Various machine-learning algorithms are available in this tool, to enable efficient interactive exploration. Functionally, the goals of these algorithms are of three kinds:

  1. Behaviour modelling and summarization: the aggregate history of a unique computer is usually difficult to interpret. Approaches have been developed to perform disaggregation of activities into various classes, depending on the necessary level of implication by a human (e.g. periodic log activities have to be separated from other ones). Using pre-processed activities resulting from the disaggregation, events are then modelled through graph-based approaches. Such graphs are designed to naturally represent successive events linked together. The tool then offers graph-based algorithms developed in this context to summarize and characterize behaviours, which are occurrences of random walks on events graphs.
  2. Dimensionality reduction: the analysis of various activities generate high dimensional spaces. A prominent example is the analysis of domain name requests by computers of the internal network. On an open network, the number of unique requests (number of requests for a unique domain name) can be of the order of a few millions, when observed over a few weeks. It is thus often desirable to perform dimensionality reduction on such spaces, to allow for subsequent manipulations within relatively small durations.

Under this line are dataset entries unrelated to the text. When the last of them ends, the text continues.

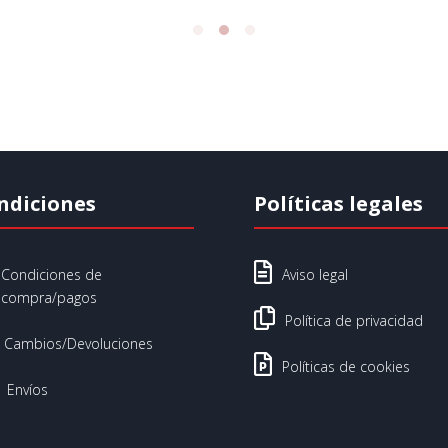
ndiciones
Políticas legales

Condiciones de
Aviso legal
compra/pagos

Política de privacidad
Cambios/Devoluciones

Políticas de cookies
Envíos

  3. Similarity search, top-k requests and clustering: once users and events have been correctly described and summarized, it is crucial to allow the operator to perform various comparison actions. It can be of interest to perform a similarity search, which consists in finding entities, successive events, or a group of computers similar to an object already identified. This can be of upmost importance when specific behaviour resulting from a targeted attack has been identified and the investigator wants to ensure that no computer has been also attacked or infected. Variants of such a scenario include situations when the investigator wants to identify the k-most similar users to an identified one, or when he requests users or events to be clustered in a given number of groups.

The methodology and the tools are currently in test in operational configurations. Preliminary results show that it enables an efficient decrease in false positive alerts and helps investigators to better explore complex data and better understand relationships between multi-scale events using a 3D-based interactive visualization.